# AIM OF THE EXERCISE:
Lines from the entries below that hold "snowflake" form the answer; copy all of them.

# TASK DATA:
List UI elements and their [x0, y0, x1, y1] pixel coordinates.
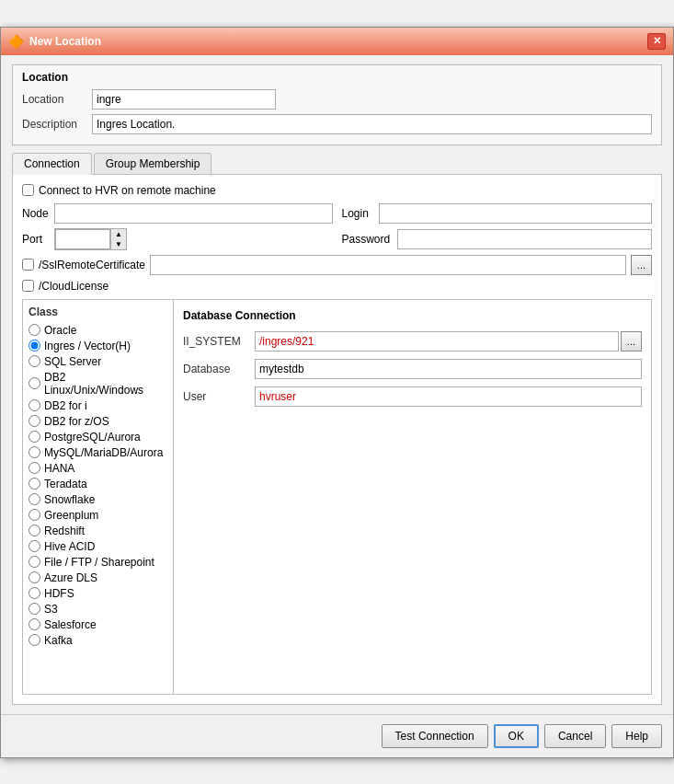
radio-azuredls-input[interactable]: [29, 571, 40, 583]
radio-db2z-input[interactable]: [29, 415, 40, 427]
radio-greenplum[interactable]: Greenplum: [29, 509, 167, 522]
login-group: Login: [342, 203, 653, 224]
user-input[interactable]: [255, 386, 642, 407]
ssl-browse-button[interactable]: ...: [631, 255, 652, 275]
radio-hana-input[interactable]: [29, 462, 40, 474]
ssl-label: /SslRemoteCertificate: [39, 259, 145, 271]
window-icon: 🔶: [8, 34, 24, 49]
radio-s3[interactable]: S3: [29, 603, 167, 616]
ii-system-label: II_SYSTEM: [183, 335, 247, 348]
radio-salesforce[interactable]: Salesforce: [29, 618, 167, 631]
radio-db2linux-label: DB2 Linux/Unix/Windows: [44, 371, 167, 397]
port-spinner-wrapper: ▲ ▼: [54, 228, 127, 250]
radio-fileftp-label: File / FTP / Sharepoint: [44, 556, 154, 569]
description-input[interactable]: [92, 114, 652, 134]
radio-mysql[interactable]: MySQL/MariaDB/Aurora: [29, 446, 167, 459]
radio-mysql-input[interactable]: [29, 446, 40, 458]
location-input[interactable]: [92, 89, 276, 110]
ii-system-row: II_SYSTEM ...: [183, 331, 642, 352]
radio-hdfs-label: HDFS: [44, 587, 74, 600]
radio-redshift-input[interactable]: [29, 525, 40, 536]
radio-db2z[interactable]: DB2 for z/OS: [29, 415, 167, 428]
ii-system-field-group: ...: [255, 331, 642, 352]
user-label: User: [183, 390, 247, 403]
radio-salesforce-input[interactable]: [29, 618, 40, 630]
radio-teradata-label: Teradata: [44, 478, 87, 490]
radio-hana-label: HANA: [44, 462, 74, 475]
tab-group-membership[interactable]: Group Membership: [94, 153, 212, 174]
connect-remote-checkbox[interactable]: [22, 184, 34, 196]
radio-redshift[interactable]: Redshift: [29, 525, 167, 537]
radio-kafka-label: Kafka: [44, 634, 73, 647]
ssl-checkbox[interactable]: [22, 259, 34, 271]
ii-system-browse-button[interactable]: ...: [621, 331, 642, 352]
radio-hive-input[interactable]: [29, 540, 40, 552]
radio-hdfs-input[interactable]: [29, 587, 40, 599]
radio-db2i-label: DB2 for i: [44, 399, 87, 412]
location-section: Location Location Description: [12, 64, 662, 145]
radio-snowflake-label: Snowflake: [44, 493, 95, 506]
cloud-checkbox[interactable]: [22, 280, 34, 292]
radio-oracle-input[interactable]: [29, 324, 40, 336]
cancel-button[interactable]: Cancel: [544, 724, 606, 748]
radio-db2linux[interactable]: DB2 Linux/Unix/Windows: [29, 371, 167, 397]
radio-postgres-input[interactable]: [29, 431, 40, 443]
radio-postgres-label: PostgreSQL/Aurora: [44, 431, 141, 444]
radio-snowflake-input[interactable]: [29, 493, 40, 505]
db-panel: Database Connection II_SYSTEM ... Databa…: [174, 299, 652, 695]
radio-azuredls-label: Azure DLS: [44, 571, 97, 584]
radio-db2i[interactable]: DB2 for i: [29, 399, 167, 412]
radio-sqlserver-input[interactable]: [29, 355, 40, 367]
ii-system-input[interactable]: [255, 331, 619, 352]
node-label: Node: [22, 207, 50, 220]
tabs-container: Connection Group Membership: [12, 153, 662, 175]
port-up-button[interactable]: ▲: [111, 229, 126, 239]
tab-connection[interactable]: Connection: [12, 153, 92, 175]
login-input[interactable]: [379, 203, 653, 224]
radio-db2i-input[interactable]: [29, 399, 40, 411]
radio-ingres[interactable]: Ingres / Vector(H): [29, 340, 167, 352]
port-input[interactable]: [55, 229, 110, 249]
radio-hdfs[interactable]: HDFS: [29, 587, 167, 600]
test-connection-button[interactable]: Test Connection: [382, 724, 488, 748]
node-input[interactable]: [54, 203, 333, 224]
connect-remote-row: Connect to HVR on remote machine: [22, 184, 652, 197]
close-button[interactable]: ✕: [647, 33, 666, 50]
radio-ingres-input[interactable]: [29, 340, 40, 352]
radio-postgres[interactable]: PostgreSQL/Aurora: [29, 431, 167, 444]
ok-button[interactable]: OK: [494, 724, 539, 748]
ssl-input[interactable]: [150, 255, 626, 275]
description-label: Description: [22, 118, 86, 131]
radio-greenplum-input[interactable]: [29, 509, 40, 521]
node-login-row: Node Login: [22, 203, 652, 224]
footer: Test Connection OK Cancel Help: [1, 714, 673, 757]
radio-teradata-input[interactable]: [29, 478, 40, 490]
port-down-button[interactable]: ▼: [111, 239, 126, 249]
radio-s3-label: S3: [44, 603, 58, 616]
radio-hana[interactable]: HANA: [29, 462, 167, 475]
radio-oracle-label: Oracle: [44, 324, 76, 337]
radio-fileftp-input[interactable]: [29, 556, 40, 568]
radio-sqlserver[interactable]: SQL Server: [29, 355, 167, 368]
node-group: Node: [22, 203, 333, 224]
radio-teradata[interactable]: Teradata: [29, 478, 167, 490]
main-window: 🔶 New Location ✕ Location Location Descr…: [0, 27, 674, 758]
radio-hive[interactable]: Hive ACID: [29, 540, 167, 553]
radio-kafka-input[interactable]: [29, 634, 40, 646]
radio-oracle[interactable]: Oracle: [29, 324, 167, 337]
radio-s3-input[interactable]: [29, 603, 40, 615]
title-bar: 🔶 New Location ✕: [1, 28, 673, 55]
cloud-label: /CloudLicense: [39, 280, 109, 293]
radio-snowflake[interactable]: Snowflake: [29, 493, 167, 506]
help-button[interactable]: Help: [611, 724, 662, 748]
password-input[interactable]: [397, 229, 653, 249]
password-group: Password: [342, 228, 653, 250]
radio-azuredls[interactable]: Azure DLS: [29, 571, 167, 584]
radio-fileftp[interactable]: File / FTP / Sharepoint: [29, 556, 167, 569]
ssl-row: /SslRemoteCertificate ...: [22, 255, 652, 275]
database-input[interactable]: [255, 359, 642, 379]
radio-kafka[interactable]: Kafka: [29, 634, 167, 647]
radio-db2linux-input[interactable]: [29, 377, 40, 389]
database-label: Database: [183, 363, 247, 375]
radio-db2z-label: DB2 for z/OS: [44, 415, 109, 428]
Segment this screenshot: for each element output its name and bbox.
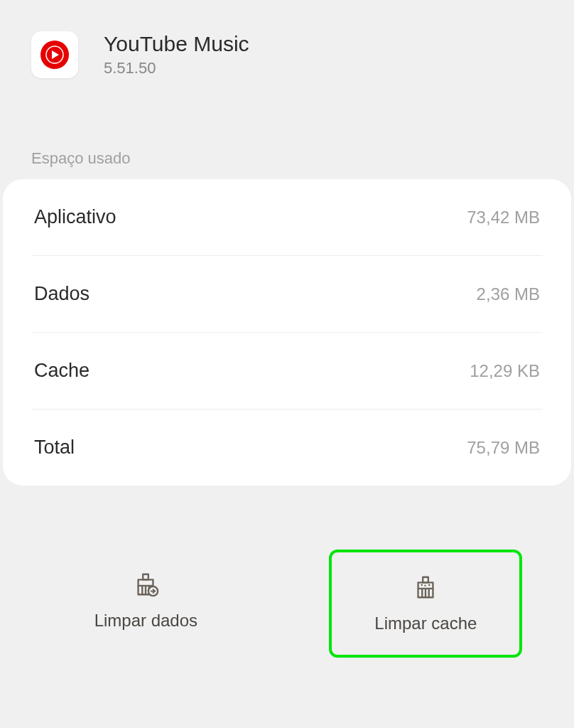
storage-label: Aplicativo <box>34 206 117 228</box>
app-icon <box>31 31 78 78</box>
storage-row-cache: Cache 12,29 KB <box>31 333 543 410</box>
brush-clear-cache-icon <box>412 574 439 601</box>
storage-label: Cache <box>34 360 90 382</box>
youtube-music-icon <box>39 39 70 70</box>
storage-value: 2,36 MB <box>477 284 540 304</box>
app-version: 5.51.50 <box>104 59 249 77</box>
action-buttons: Limpar dados Limpar cache <box>0 486 574 686</box>
storage-row-total: Total 75,79 MB <box>31 410 543 486</box>
app-name: YouTube Music <box>104 32 249 56</box>
storage-label: Dados <box>34 283 90 305</box>
storage-value: 75,79 MB <box>467 438 540 458</box>
clear-data-button[interactable]: Limpar dados <box>52 550 240 658</box>
section-title: Espaço usado <box>0 92 574 179</box>
clear-cache-label: Limpar cache <box>374 614 477 633</box>
app-header: YouTube Music 5.51.50 <box>0 0 574 92</box>
clear-data-label: Limpar dados <box>94 611 197 631</box>
storage-value: 12,29 KB <box>470 361 540 381</box>
app-info: YouTube Music 5.51.50 <box>104 32 249 77</box>
brush-clear-data-icon <box>132 571 159 598</box>
storage-card: Aplicativo 73,42 MB Dados 2,36 MB Cache … <box>3 179 571 486</box>
storage-row-app: Aplicativo 73,42 MB <box>31 179 543 256</box>
storage-label: Total <box>34 437 75 459</box>
clear-cache-button[interactable]: Limpar cache <box>329 550 522 658</box>
storage-row-data: Dados 2,36 MB <box>31 256 543 333</box>
storage-value: 73,42 MB <box>467 208 540 228</box>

# EXERCISE RESULT:
radio-snowflake-label: Snowflake: [44, 493, 95, 506]
radio-snowflake-input[interactable]: [29, 493, 40, 505]
radio-snowflake[interactable]: Snowflake: [29, 493, 167, 506]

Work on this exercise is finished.